Auto Compact & Tool Result Truncation

Feature Information

  • Feature ID: FEAT-011
  • Created: 2026-02-28
  • Last Updated: 2026-02-28
  • Status: Draft
  • Priority: P1 (Should Have)
  • Owner: TBD
  • Related RFC: TBD
  • Related Design: UI Design Spec

User Story

As a user of OneClaw, I want the app to automatically manage conversation context length so that long conversations never fail due to exceeding the model’s context window, so that I can have extended conversations without worrying about technical limits or losing important context.

Typical Scenarios

  1. User has a long conversation (50+ messages) with an AI model. The accumulated token count approaches the model’s context window limit. The app automatically compresses older messages into a summary before the next request, and the conversation continues seamlessly.
  2. User asks the AI to fetch a large web page using the HTTP request tool. The tool result (hundreds of KB) is automatically truncated to a reasonable size before being stored and sent to the model.
  3. User switches from a model with a 200K context window to a model with an 8K context window mid-session. The app detects the next message would exceed the new model’s limit and triggers a compact before sending.

Feature Description

Overview

Auto Compact is a context window management system that prevents conversations from exceeding a model’s context window limit. When the accumulated input tokens approach a configurable threshold (default: 85% of the model’s context window), the app automatically summarizes older messages using the current model and replaces them with a compact summary for future API requests. The original messages are preserved in the database untouched.

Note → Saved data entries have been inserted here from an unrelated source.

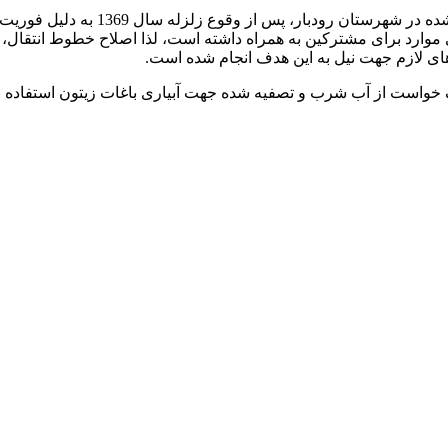
مازیار علی پور تصریح کرد: با توجه ب
 و در برخی موارد برای مشترکین به همراه داشته است، لذا اصلاح خطوط ان
های لازم جهت نیل به این هدف انجام شده است.
خواست از آب شرب و تصفیه شده جهت آبیاری باغات زیتون استفاده نک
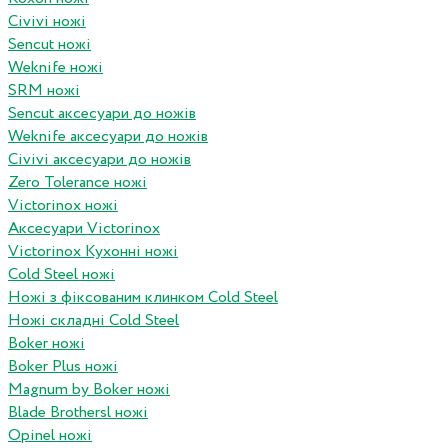
Civivi ножі
Sencut ножі
Weknife ножі
SRM ножі
Sencut аксесуари до ножів
Weknife аксесуари до ножів
Civivi аксесуари до ножів
Zero Tolerance ножі
Victorinox ножі
Аксесуари Victorinox
Victorinox Кухонні ножі
Cold Steel ножі
Ножі з фіксованим клинком Cold Steel
Ножі складні Cold Steel
Boker ножі
Boker Plus ножі
Magnum by Boker ножі
Blade Brothersl ножі
Opinel ножі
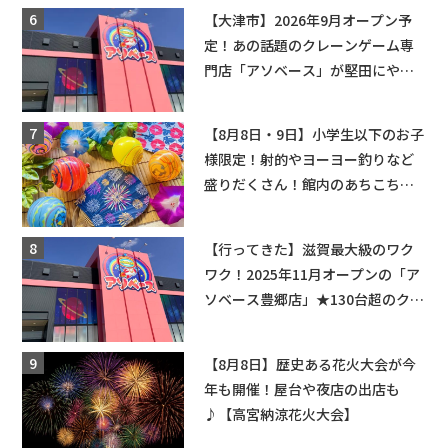
盛りだくさん！
【大津市】2026年9月オープン予
定！あの話題のクレーンゲーム専
門店「アソベース」が堅田にやっ
てくる！豊郷店に続く滋賀2店舗目
★
【8月8日・9日】小学生以下のお子
様限定！射的やヨーヨー釣りなど
盛りだくさん！館内のあちこちに
ちびっこ縁日開催♪【モリーブ】
【行ってきた】滋賀最大級のワク
ワク！2025年11月オープンの「ア
ソベース豊郷店」★130台超のクレ
ーンゲームで青果や日用品までゲ
ットできる新スポット！
【8月8日】歴史ある花火大会が今
年も開催！屋台や夜店の出店も
♪【高宮納涼花火大会】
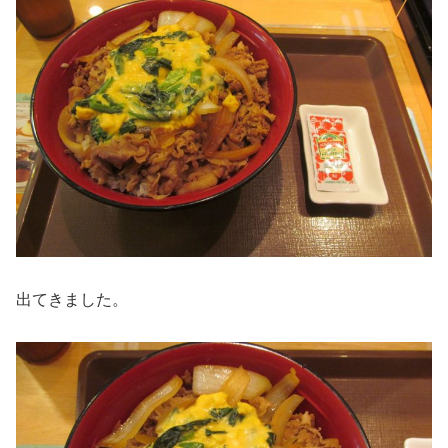
出てきました。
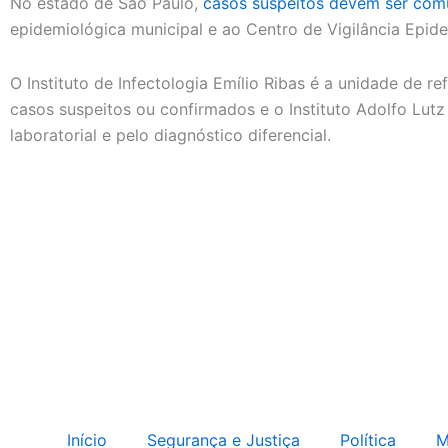
No estado de São Paulo,
casos suspeitos devem ser com
epidemiológica municipal e ao Centro de Vigilância Epid
O Instituto de Infectologia Emílio Ribas é a unidade de r
casos suspeitos ou confirmados e o Instituto Adolfo Lutz
laboratorial e pelo diagnóstico diferencial.
Início
Segurança e Justiça
Política
M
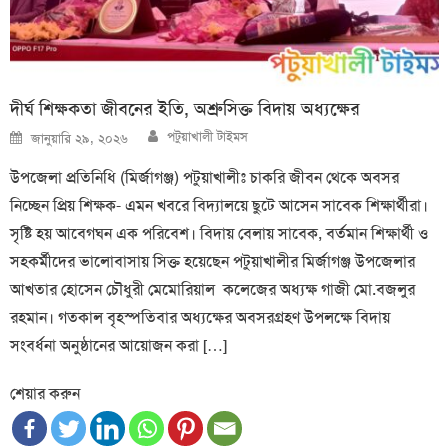
দীর্ঘ শিক্ষকতা জীবনের ইতি, অশ্রুসিক্ত বিদায় অধ্যক্ষের
Author
Posted
পটুয়াখালী টাইমস
জানুয়ারি ২৯, ২০২৬
on
উপজেলা প্রতিনিধি (মির্জাগঞ্জ) পটুয়াখালীঃ চাকরি জীবন থেকে অবসর
নিচ্ছেন প্রিয় শিক্ষক- এমন খবরে বিদ্যালয়ে ছুটে আসেন সাবেক শিক্ষার্থীরা।
সৃষ্টি হয় আবেগঘন এক পরিবেশ। বিদায় বেলায় সাবেক, বর্তমান শিক্ষার্থী ও
সহকর্মীদের ভালোবাসায় সিক্ত হয়েছেন পটুয়াখালীর মির্জাগঞ্জ উপজেলার
আখতার হোসেন চৌধুরী মেমোরিয়াল কলেজের অধ্যক্ষ গাজী মো.বজলুর
রহমান। গতকাল বৃহস্পতিবার অধ্যক্ষের অবসরগ্রহণ উপলক্ষে বিদায়
সংবর্ধনা অনুষ্ঠানের আয়োজন করা […]
শেয়ার করুন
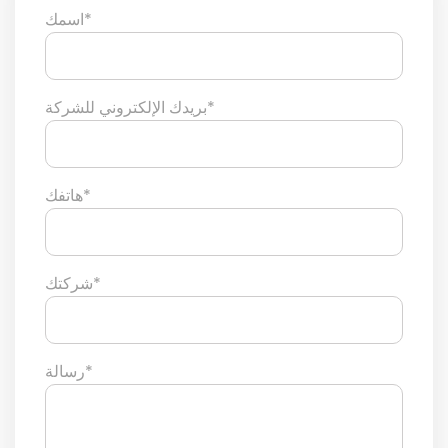
اسمك*
بريدك الإلكتروني للشركة*
هاتفك*
شركتك*
رسالة*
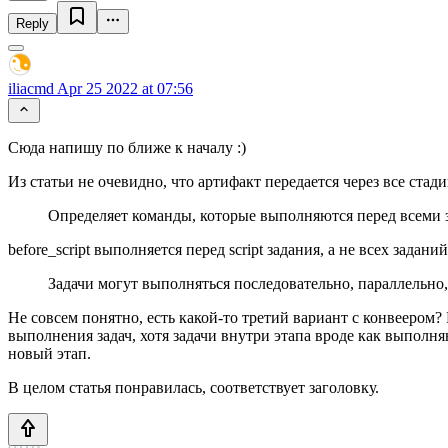
Reply
iliacmd
Apr 25 2022 at 07:56
Сюда напишу по ближе к началу :)
Из статьи не очевидно, что артифакт передается через все стадии,
Определяет команды, которые выполняются перед всеми 
before_script выполняется перед script задания, а не всех задан
Задачи могут выполняться последовательно, параллельно,
Не совсем понятно, есть какой-то третий вариант с конвеером? 
выполнения задач, хотя задачи внутри этапа вроде как выполн
новый этап.
В целом статья понравилась, соответствует заголовку.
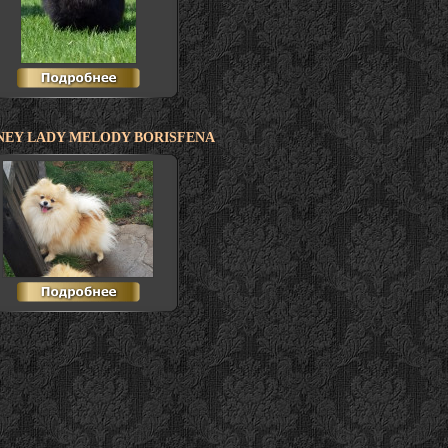
EY LADY MELODY BORISFENA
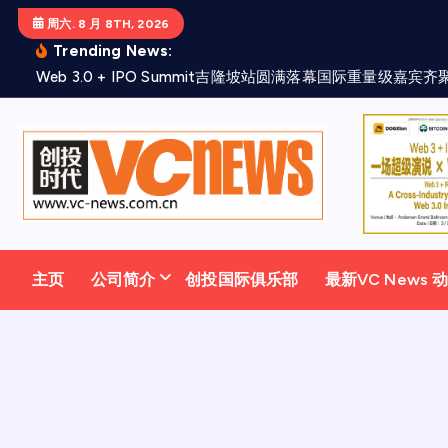
跳
周六. 8 月 8TH, 2026
至
Trending News:
正
W
e
b
3
.
0
+
I
P
O
S
u
m
m
i
t
吉
隆
坡
站
圆
满
落
幕
国
际
重
量
级
嘉
宾
齐
文
主页
公司简介
创投国际俱乐部
最新VC News 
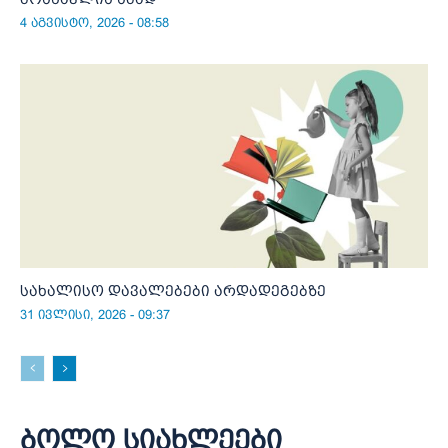
4 აგვისტო, 2026 - 08:58
სახალისო დავალებები არდადეგებზე
31 ივლისი, 2026 - 09:37
ბოლო სიახლეები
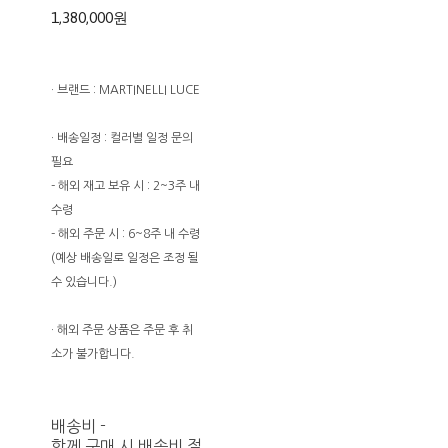
1,380,000원
· 브랜드 : MARTINELLI LUCE
· 배송일정 : 컬러별 일정 문의
필요
- 해외 재고 보유 시 : 2~3주 내
수령
- 해외 주문 시 : 6~8주 내 수령
(예상 배송일로 일정은 조정 될
수 있습니다.)
· 해외 주문 상품은 주문 후 취
소가 불가합니다.
배송비
-
함께 구매 시 배송비 절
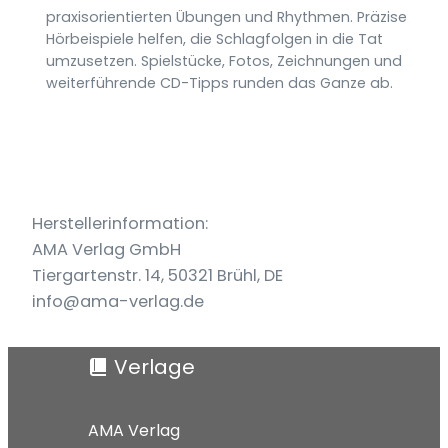
praxisorientierten Übungen und Rhythmen. Präzise
Hörbeispiele helfen, die Schlagfolgen in die Tat
umzusetzen. Spielstücke, Fotos, Zeichnungen und
weiterführende CD-Tipps runden das Ganze ab.
Herstellerinformation:
AMA Verlag GmbH
Tiergartenstr. 14, 50321 Brühl, DE
info@ama-verlag.de
Verlage
AMA Verlag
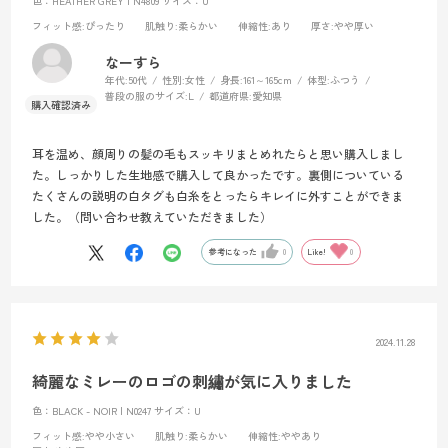
色：HEATHER GREY | N4809
サイズ：U
フィット感
:ぴったり
肌触り
:柔らかい
伸縮性
:あり
厚さ
:やや厚い
なーすら
年代:
50代
性別:
女性
身長:
161～165cm
体型:
ふつう
普段の服のサイズ:
L
都道府県:
愛知県
耳を温め、顔周りの髪の毛もスッキリまとめれたらと思い購入しまし
た。しっかりした生地感で購入して良かったです。裏側についている
たくさんの説明の白タグも白糸をとったらキレイに外すことができま
した。（問い合わせ教えていただきました）
参考になった
0
Like!
0
2024.11.28
綺麗なミレーのロゴの刺繡が気に入りました
色：BLACK - NOIR | N0247
サイズ：U
フィット感
:やや小さい
肌触り
:柔らかい
伸縮性
:ややあり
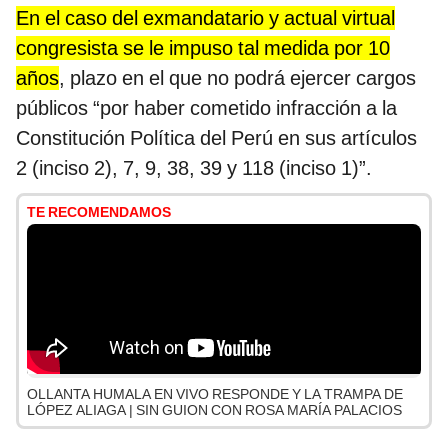
En el caso del exmandatario y actual virtual
congresista se le impuso tal medida por 10
años
, plazo en el que no podrá ejercer cargos
públicos “por haber cometido infracción a la
Constitución Política del Perú en sus artículos
2 (inciso 2), 7, 9, 38, 39 y 118 (inciso 1)”.
TE RECOMENDAMOS
OLLANTA HUMALA EN VIVO RESPONDE Y LA TRAMPA DE
LÓPEZ ALIAGA | SIN GUION CON ROSA MARÍA PALACIOS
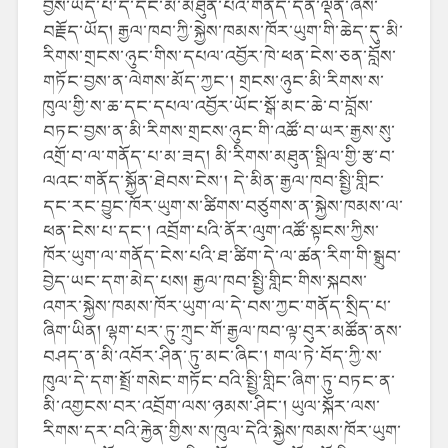
བྱས་ཡོད་པ་དེ་དང་མི་མཐུན་པའི་གནད་དོན་ལྡན་ཞེས་
བརྗོད་ཡོད། རྒྱལ་ཁབ་ཀྱི་སྐྱེས་ཁམས་ཁོར་ཡུག་གི་ཆེད་དུ་མི་
རིགས་གྲངས་ཉུང་གིས་དཔལ་འབྱོར་ཁེ་ཕན་ངེས་ཅན་བློས་
གཏོང་བྱས་ན་ལེགས་མོད་ཀྱང་། གྲངས་ཉུང་མི་རིགས་ས་
ཁུལ་གྱི་ས་ཆ་དང་དཔལ་འབྱོར་ཡོང་སྒོ་མང་ཆེ་བ་བློས་
བཏང་བྱས་ན་མི་རིགས་གྲངས་ཉུང་གི་འཚོ་བ་ཡར་རྒྱས་སུ་
འགྲོ་བ་ལ་གནོད་པ་མ་ཟད། མི་རིགས་མཐུན་སྒྲིལ་གྱི་རྩ་བ་
ལའང་གནོད་སྐྱོན་ཐེབས་ངེས་། དེ་མིན་རྒྱལ་ཁབ་སྤྱི་གླིང་
དང་རང་བྱུང་ཁོར་ཡུག་ས་ཚིགས་བཙུགས་ན་སྐྱེས་ཁམས་ལ་
ཕན་ངེས་པ་དང་། འབྲོག་པའི་ནོར་ལུག་འཚོ་སྟངས་ཀྱིས་
ཁོར་ཡུག་ལ་གནོད་ངེས་པའི་ཐ་ཚིག་དེ་ལ་ཚན་རིག་གི་སྒྲུབ་
བྱེད་ཡང་དག་མེད་པས། རྒྱལ་ཁབ་སྤྱི་གླིང་གིས་སྐབས་
འགར་སྐྱེས་ཁམས་ཁོར་ཡུག་ལ་དེ་བས་ཀྱང་གནོད་སྲིད་པ་
ཞིག་ཡིན། ལྷག་པར་ཏུ་ཀྲུང་གོ་རྒྱལ་ཁབ་ལྟ་བུར་མཚོན་ནས་
བཤད་ན་མི་འབོར་ཤིན་ཏུ་མང་ཞིང་། གལ་ཏེ་བོད་ཀྱི་ས་
ཁུལ་དེ་དག་སྤྲོ་གསེང་གཏོང་བའི་སྤྱི་གླིང་ཞིག་ཏུ་བཏང་ན་
མི་འགྱངས་བར་འབྲོག་ལས་ཉམས་ཤིང་། ཡུལ་སྐོར་ལས་
རིགས་དར་བའི་རྐྱེན་གྱིས་ས་ཁུལ་དེའི་སྐྱེས་ཁམས་ཁོར་ཡུག་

Additionally, tool call results that are excessively large (e.g., fetching a web page) are truncated at the point of storage, preventing database bloat and ensuring tool results don’t consume disproportionate context space.

Detailed Description

Auto Compact

Trigger: After each API response completes (including all tool call rounds), the system checks whether the total token count of the conversation history exceeds 85% of the current model’s context window size.

Process:

  1. Calculate total tokens for all messages in the session
  2. If total exceeds the threshold, determine which messages to compact:
    • Starting from the most recent message, walk backwards accumulating token counts
    • Messages whose cumulative tokens fit within 25% of the context window are “protected” (kept as-is)
    • All older messages are candidates for compaction
  3. Send a summarization request to the current model with the candidate messages (plus any existing prior summary)
  4. Store the resulting summary in the Session’s compactedSummary field
  5. Record which messages have been compacted (by storing the timestamp or message ID of the compaction boundary)

Subsequent requests: When building the messages array for API calls, the system prepends the compactedSummary as a system-level context message, followed by only the non-compacted (recent) messages.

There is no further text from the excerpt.